Energieberatung und Schadstoff Check von alten Immobilien

Alte Häuser leben von ihrer alten Geschichte und erzählen die Erlebnisse ihrer ehemaligen Bewohner. Wer den Kauf einer alten Immobilie mit Vergangenheit plant, sollte sich aber nicht nur von ihrem angehauchten Charme einfangen lassen. Denn häufig verbergen sich in der Substanz von älteren Gebäuden für den Laien unsichtbar Schadstoffe. Die Investition in eine gute Beratung und einen Schadstoff-Check vor dem Hauskauf lohnt sich und gibt mehr Sicherheit bei der eigenen Entscheidungsfindung.


Vorsicht vor gesundheitsschädlichen Baumaterialien

Leider sind ältere Immobilien häufig mit gesundheitsschädlichen Baumaterialien belastet und zu den häufigsten Achadstoffen zählt der krebserregende Asbest. Noch bis vor rund 20 Jahren war diese schädliche Mineralfaser häufiger Baustoff von Hitze- und Brandschutzeinrichtungen, Dachbedeckungen, notwendige Fassadenverkleidungen und auch Fußbodenbelägen. Werden die Asbestfasern in die Luft freigesetzt, zum Beispiel durch Renovierungsarbeiten, können diese Fasern Krebs auslösen. Gelegentlich gilt dies auch für ältere Glas- und ältere Steinwollen, die vor dem Jahr 2000 zur Wärmedämmung und Schalldämmung in die Gebäude eingebaut wurden. Als weitere Schadstoffe kamen Pentachrorphenol (PCP), Lindan, schädliche Kohlenwasserstoffe und weitere giftige Chemikalien zum Einsatz. Viele dieser giftigen Stoffe sind heute verboten und es gibt gute neue Holzschutzmitteln gegen Schädlinge, Fäulnis und Schimmel, die auch sehr wirksam sind. Das Problem mit den älteren Stoffen, die im alten Dachstuhl oder gar Fachwerk, an den Holzbauteilen, oder als Kleber im Parket und in anderen Bauwerken verarbeitet wurden, gasen auch noch nach Jahrzehnten aus dem Material.

Auch ungesunde natürliche Schadstoffe, zum Beispiel durch Schimmelbefall sind nicht immer vom Laien mit dem bloßem Auge zu erkennen, da sie sich auch etwas versteckt beispielsweise hinter Wandverkleidungen verstecken können. Es ist verständlich, dass Laien die vielzahl an verschiedenen Baustoffen nicht selber bewerten kann und deshalb haben sich Netzwerke, wie der BaugutachterScout, gebildet, die dem Bauherren bei der Bewertung seiner neuen Investition behilflich sein können.

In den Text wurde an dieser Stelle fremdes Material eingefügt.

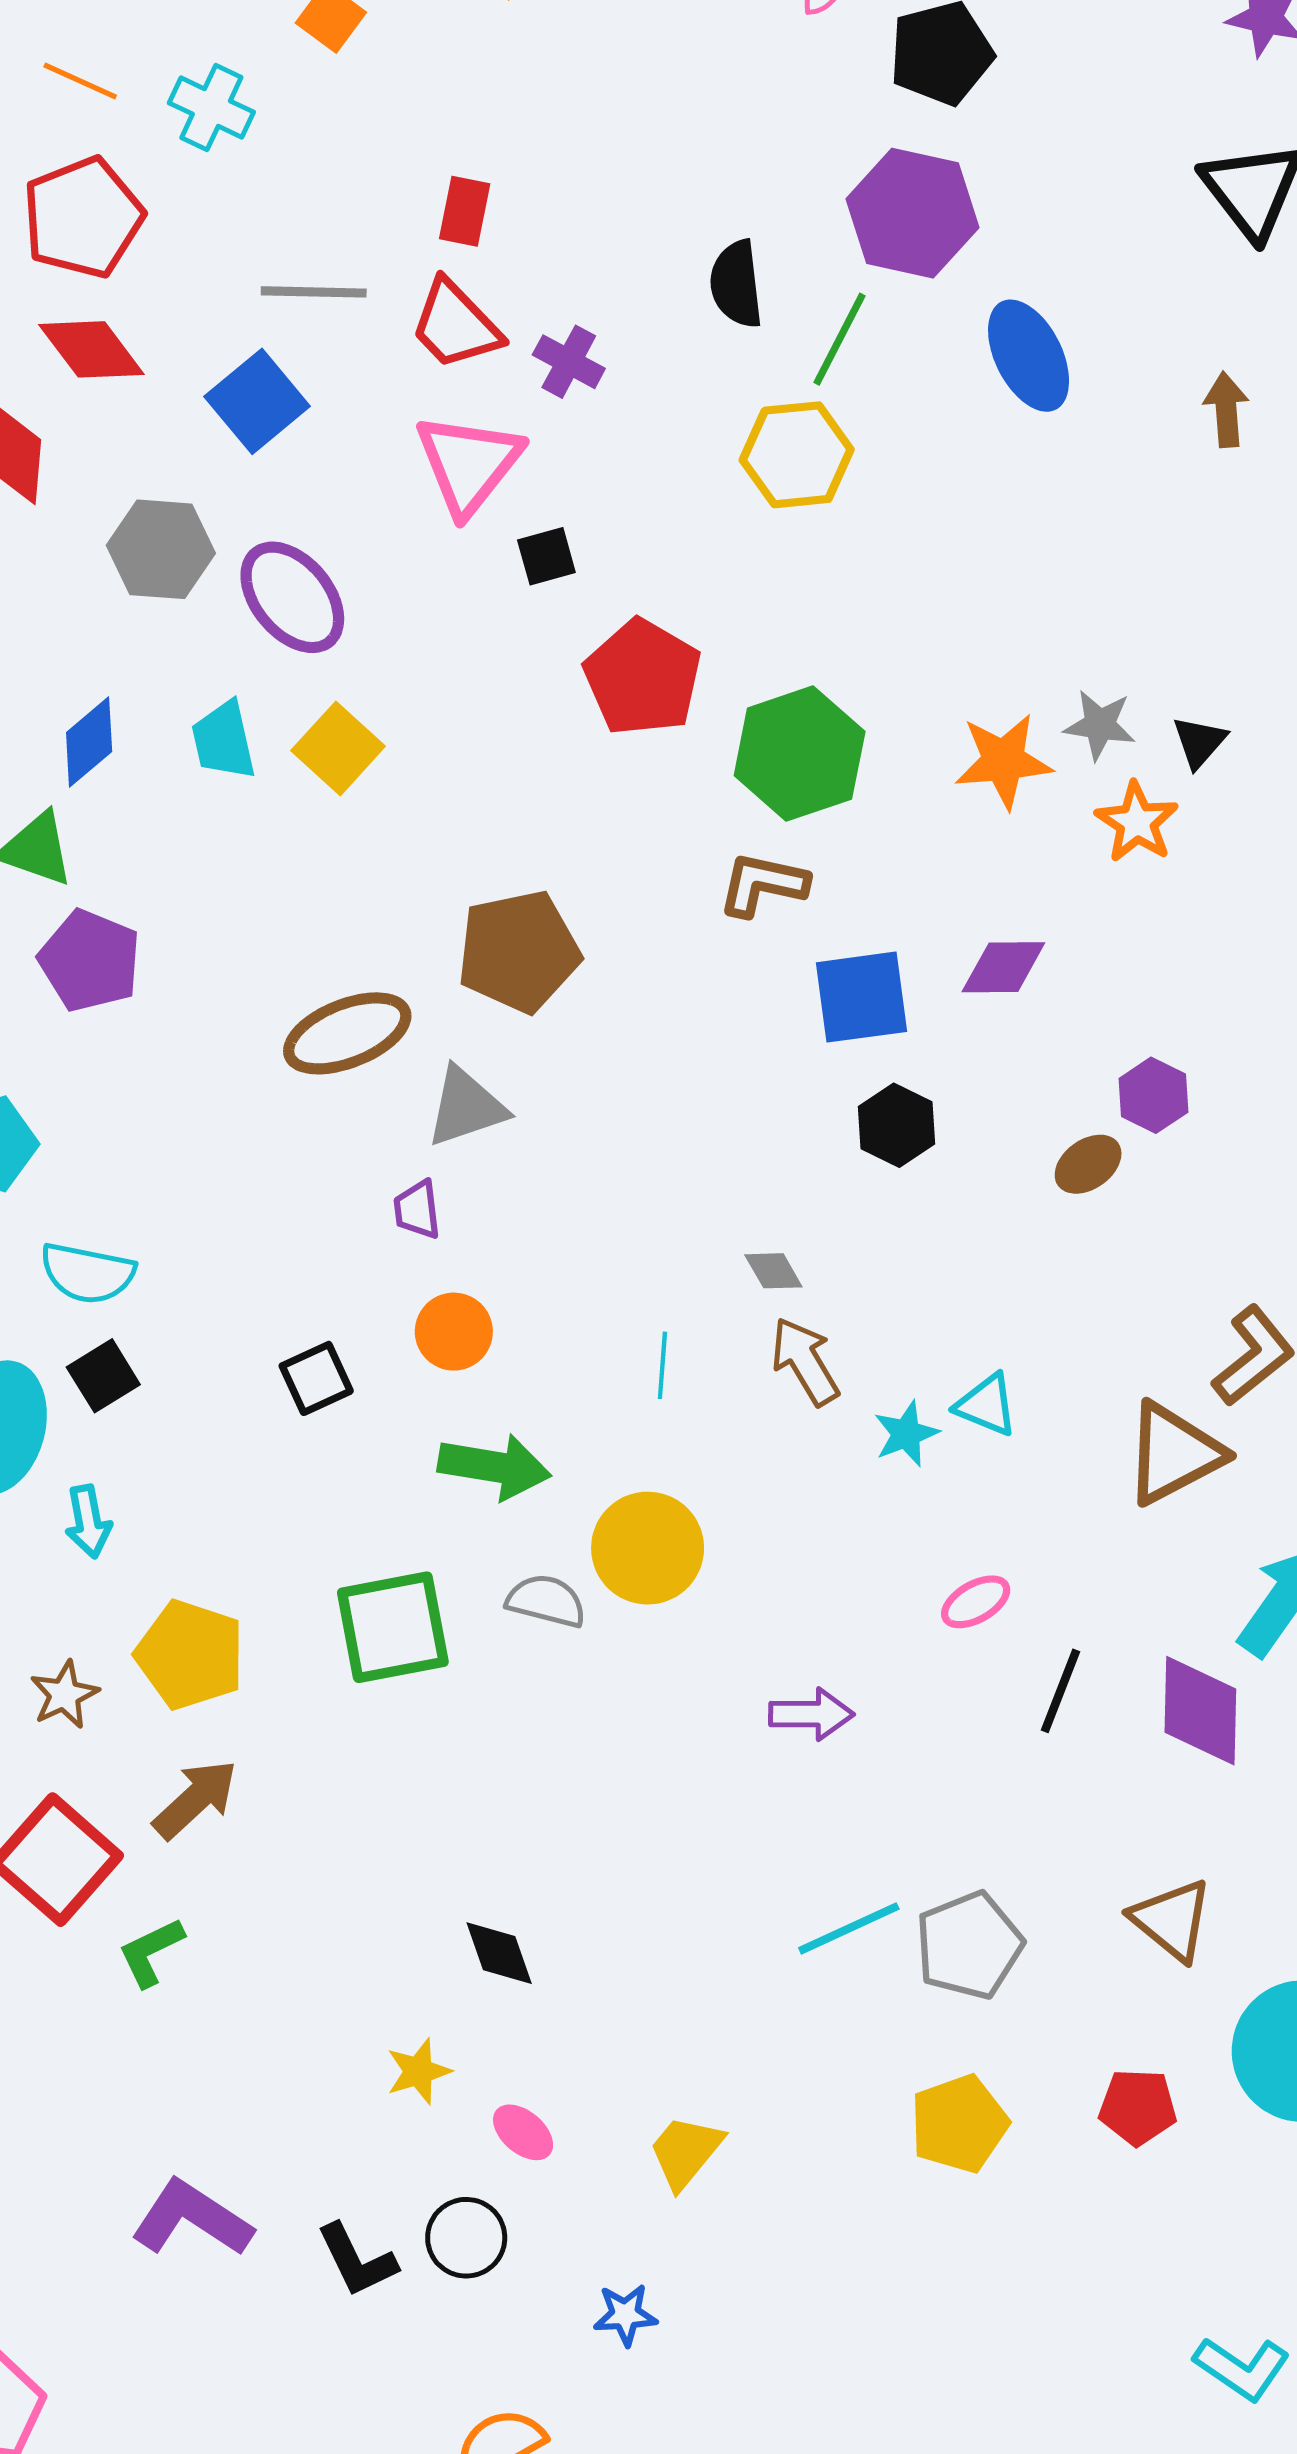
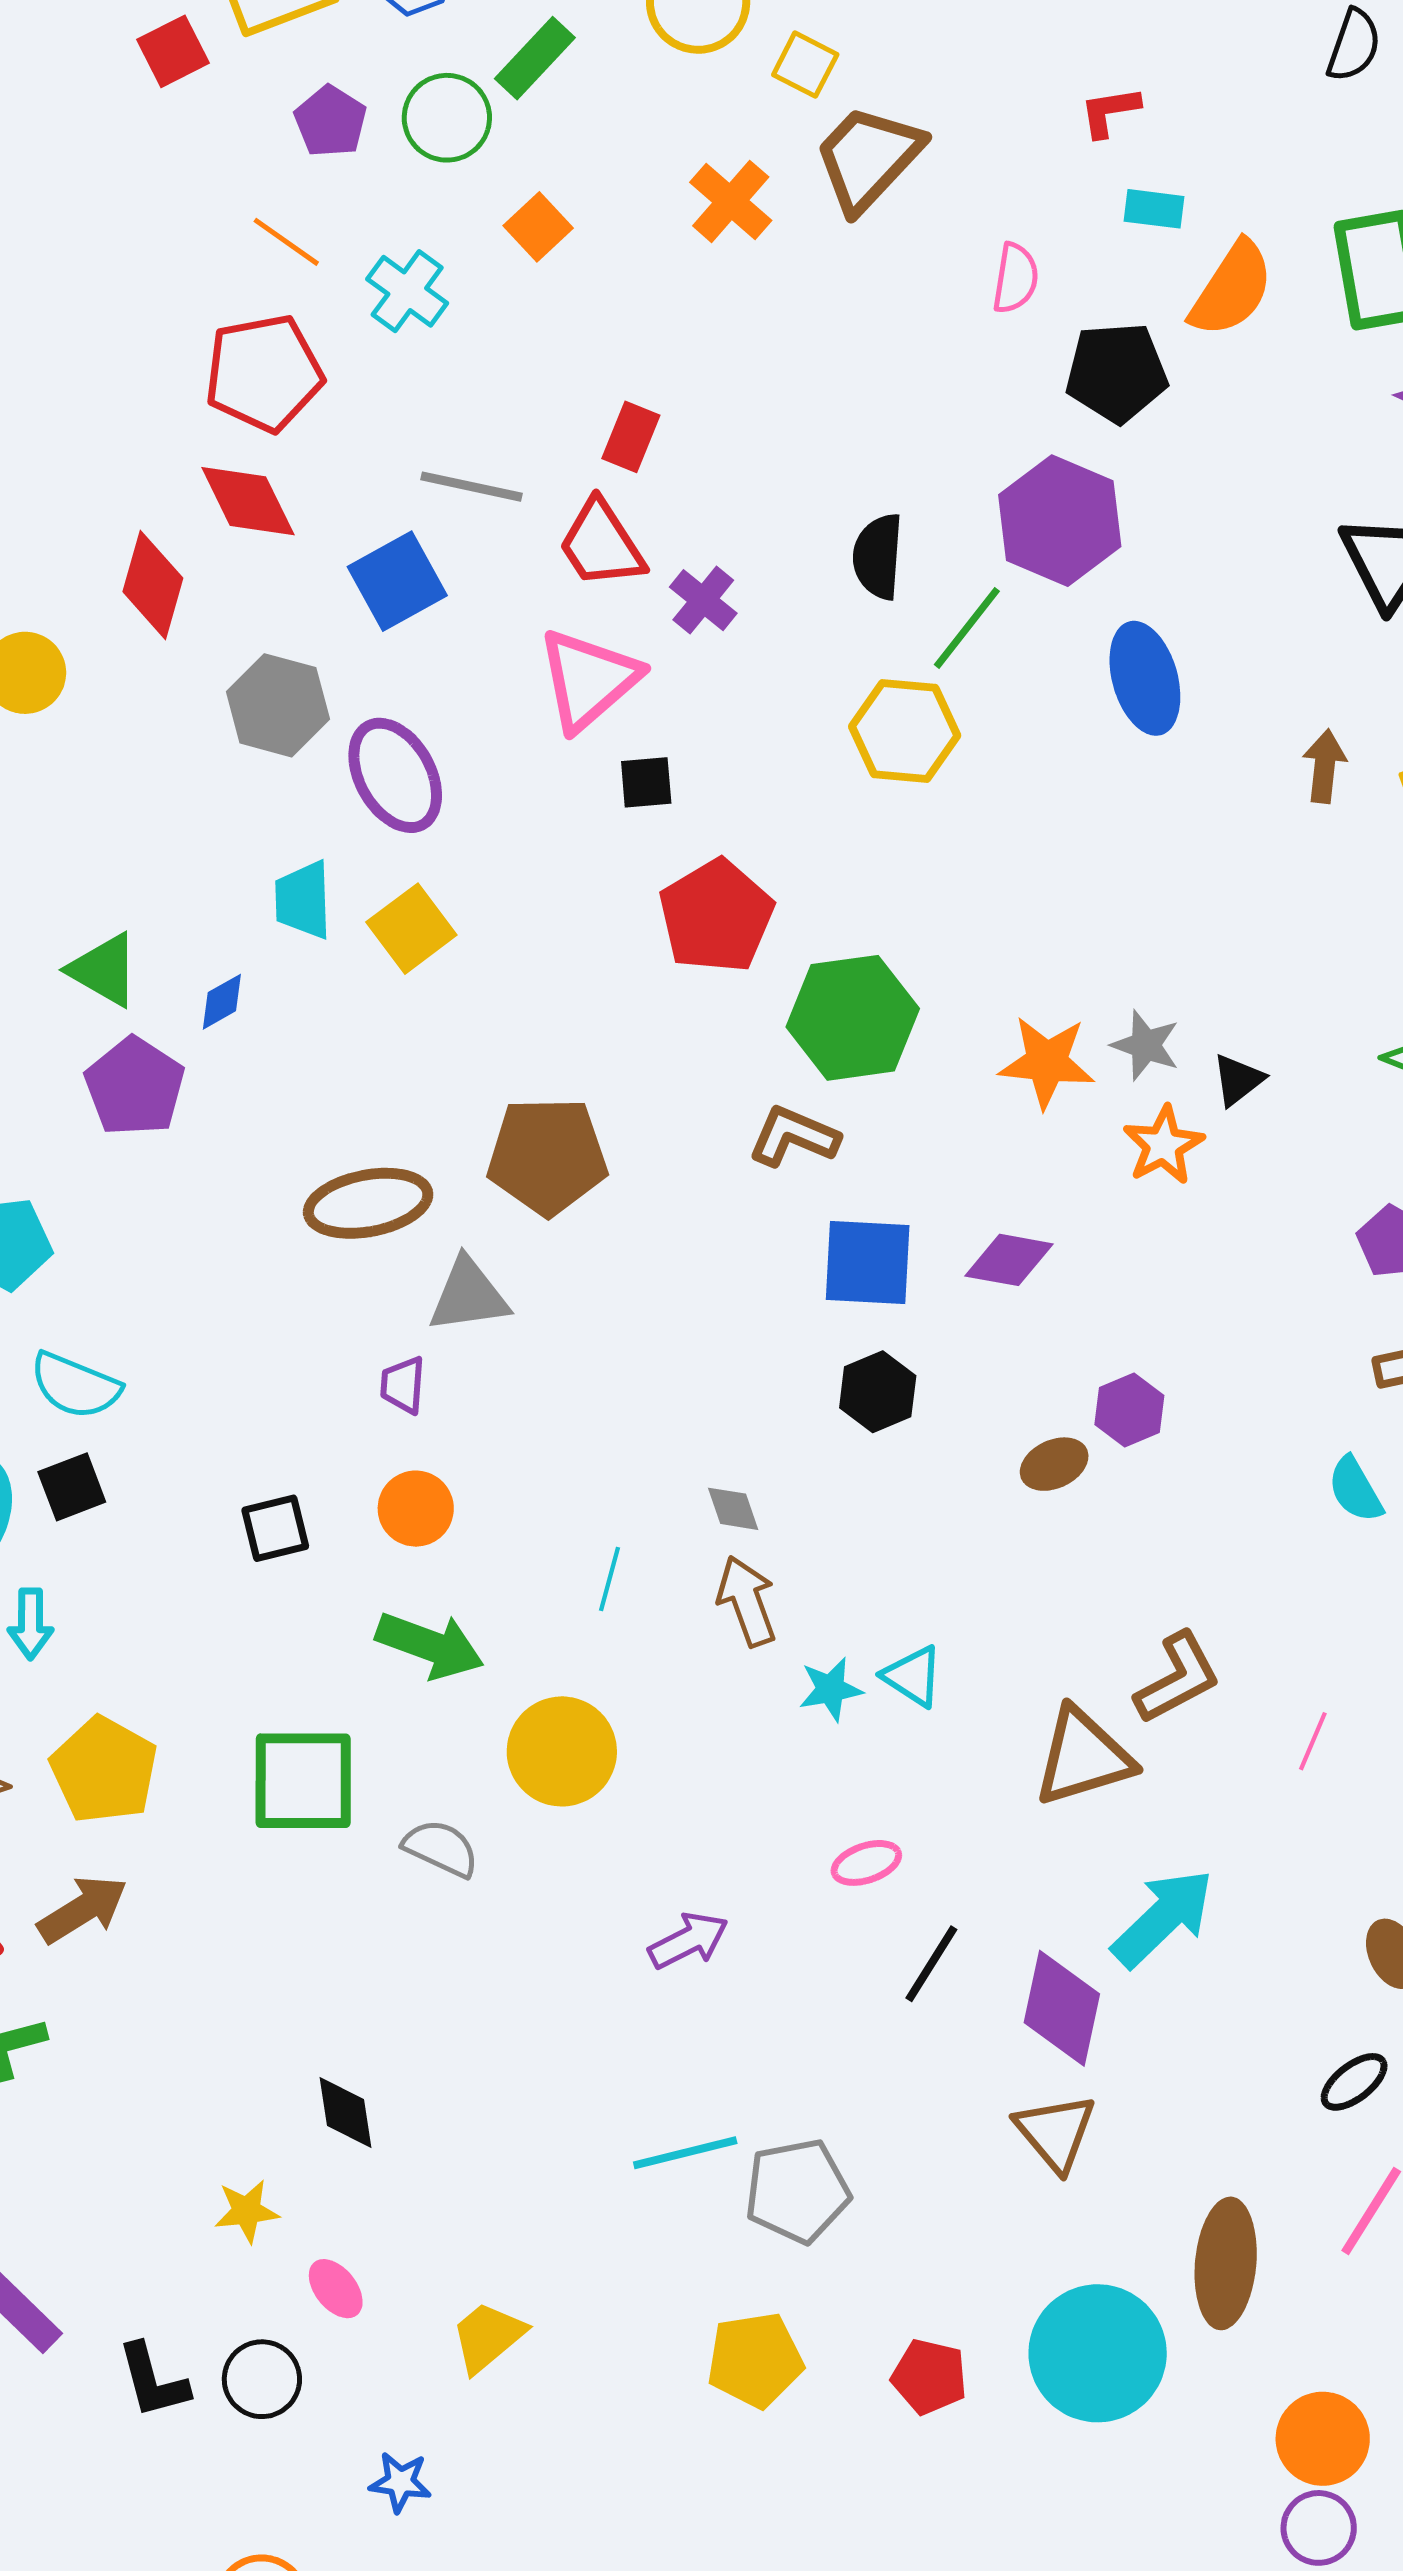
blue diamond: (89, 742) -> (222, 1002), moved, size x0.7
gray semicircle: (546, 1601) -> (441, 1848), moved
purple arrow: (811, 1714) -> (688, 1941), turned -38
brown triangle: (1172, 1920) -> (1056, 2132), moved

Experten untersuchen die Gefahrenquellen und ermitteln den Sanierungsbedarf

Mit einem Gutachten können die wichtigsten Schadstoffe im Altbau untersucht und mögliche Belastungen ermittelt werden. Die ermittelten Ergebnisse geben dem Käufer mehr Sicherheit, in ein möglichst schadstoffarmes Wohngebäude zu ziehen. Bei gefundener Schadstoffbelastungen weiß der neue Hausbesitzer, ob eine Sanierung möglich ist und mit welchen finanziellen Belastungen er dafür rechnen muss. Nebenbei kann er auch noch die energetische Sanierung seiner neuen – alten Immobilie überprüfen lassen und so einen Ansatz finden, wie er sein Gebäude sinnvoll saniert.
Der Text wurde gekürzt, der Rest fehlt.